Rosângela de Souza Gomes (born 27 December 1966) more commonly known as Rosângela Gomes is a Brazilian politician. She has spent her political career representing Rio de Janeiro, having served as state representative since 2015.

Personal life
She is the daughter of Althair Costa Souza and Sulamite Souza.
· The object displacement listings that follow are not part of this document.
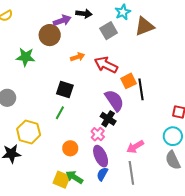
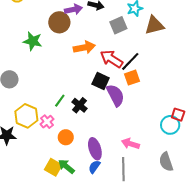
orange arrow: (78, 57) -> (84, 47), size x1.5
black square: (65, 89) -> (101, 81), moved
black line: (141, 89) -> (130, 61), moved, turned 45
black cross: (108, 119) -> (79, 105), moved
pink cross: (98, 134) -> (47, 122), moved
cyan circle: (173, 136) -> (170, 125), moved
pink arrow: (135, 147) -> (130, 144), turned 42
Gomes is a member of the Igreja Universal do Reino de Deus, and the endorsement by the church's leader Edir Macedo played a big role in her getting elected to the federal chamber of deputies in the 2014 election.

Political career
Before being elected to the federal chamber of deputies, Gomes served as a vereador in her hometown of Nova Iguaçu for a decade, as well as serving in the state legislature from 2011 to 2014.

In the aftermath of the 2014 election, Gomes and three other members of the IURD and two politicians from the Assembleias de Deus church were accused by the prosecutors of Rio de Janeiro of violating Brazil's campaign laws by campaigning in places of worship. If convicted the five politicians would have been suspended for 8 years, but the charges were dropped.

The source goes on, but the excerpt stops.